There are many different types of accelerometers for industrial applications, ranging from the latest micro-machined capacitive devices to traditional rugged piezo electric crystals. The boom in portable devices and the advantages of knowing the position and orientation of the equipment, as well as the increased use of accelerometers in vehicle air bags, has led to an explosion in the different types of devices in recent years. All of this is to the advantage of the engineer who can use the wide range of devices for different applications, from monitoring to position measurement.
There are two basic classes of accelerometer: those with an AC response and those with DC response.
An AC-response accelerometer cannot be used to measure static acceleration such as gravity or constant centrifugal acceleration, only dynamic events, while a DC response device can handle measurements down to zero hertz.
The majority of accelerometers measure the acceleration, but this also provides data on the velocity and position of the equipment by integrating the acceleration curve, and here the AC response devices can struggle as small changes or errors in the measurement can be amplified over time.
The most common AC-response accelerometers use piezoelectric elements as their sensing mechanism. Under acceleration, the mass of the accelerometer causes the piezoelectric element to displace charge, providing an electrical output proportional to the acceleration. The Fpiezoelectric element looks like a source capacitor with a finite internal resistance, typically in the order of 10x9 ohms.
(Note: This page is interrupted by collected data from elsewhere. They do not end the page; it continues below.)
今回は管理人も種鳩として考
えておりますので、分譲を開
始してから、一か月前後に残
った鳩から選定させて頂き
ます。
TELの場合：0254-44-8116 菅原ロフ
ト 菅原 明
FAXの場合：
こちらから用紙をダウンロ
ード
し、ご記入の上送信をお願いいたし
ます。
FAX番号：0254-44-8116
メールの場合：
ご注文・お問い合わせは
There are two types of piezoelectric accelerometers available: those using charge outputs or those using voltage outputs. The charge mode accelerometer, one of the most durable sensors, is linked to a charge amplifier. This gives a wide dynamic range of over 120 dB and a wide temperature range and so is often seen in applications such as monitoring turbine engines.
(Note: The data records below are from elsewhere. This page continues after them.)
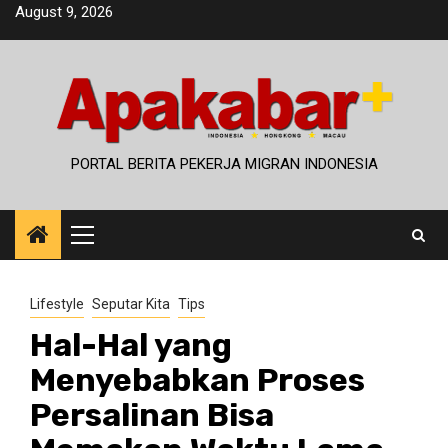
Skip
August 9, 2026
to
content
PORTAL BERITA PEKERJA MIGRAN INDONESIA
Primary
Menu
Lifestyle
Seputar Kita
Tips
Hal-Hal yang
Menyebabkan Proses
Persalinan Bisa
The other type of AC accelerometer integrates the charge amplifier directly to produce the voltage output on a two or three wire interface. Because the voltage mode device includes an electronic circuit, this limits the operating temperature of the device to the maximum operating temperature of the electronics, usually +125°C. These devices also have their full scale range pre-determined by the internal amplifier at the factory.
There are also DC versions of the piezo crystals, this time using the piezoresistive effect. Instead of sensing the capacitance changes in the seismic mass, a piezoresistive accelerometer produces resistance changes in the crystal.
Because the piezoresistive sensor output is differential and purely resistive, signal to noise performance is generally outstanding; its dynamic range is limited only by the quality of the DC bridge amplifier. However, the output is generally sensitive to temperature variation and so needs temperature compensation, often through an external ASIC that also handles the signal conditioning.
The bandwidth of these piezoresistive accelerometers can reach upwards of 5000 Hz and for very high g shock measurements. Some piezoresistive designs can handle acceleration levels well above 10,000 g and are used in automotive and military equipment testing.
However, by far the most common accelerometer is the micro-machined capacitive sensor. Different suppliers use a wide range of different micro-structures to provide a capacitive change when the device moves, and the quality and responsiveness of the output depends on the different structures that are used in the sensor. The bandwidth of capacitive accelerometers is mostly limited to a few hundred hertz, mainly from its physical geometry, and these devices typically have a range within 100 g, which is sufficient for many applications.
Sensitivity describes the gain of the sensor and can be determined in various ways; particularly, by applying 1 g acceleration to it. As the sensor can measure DC accelerations, this can be done easily by pointing the axis of interest towards the center of the earth, noting the output value, rotating the sensor by 180 degrees (pointing to the sky) and noting the output value again. By doing so, ±1 g acceleration is applied to the sensor. Subtracting the larger output value from the smaller one and dividing the result by 2 leads to the actual sensitivity of the sensor. This value changes very little over temperature and also time.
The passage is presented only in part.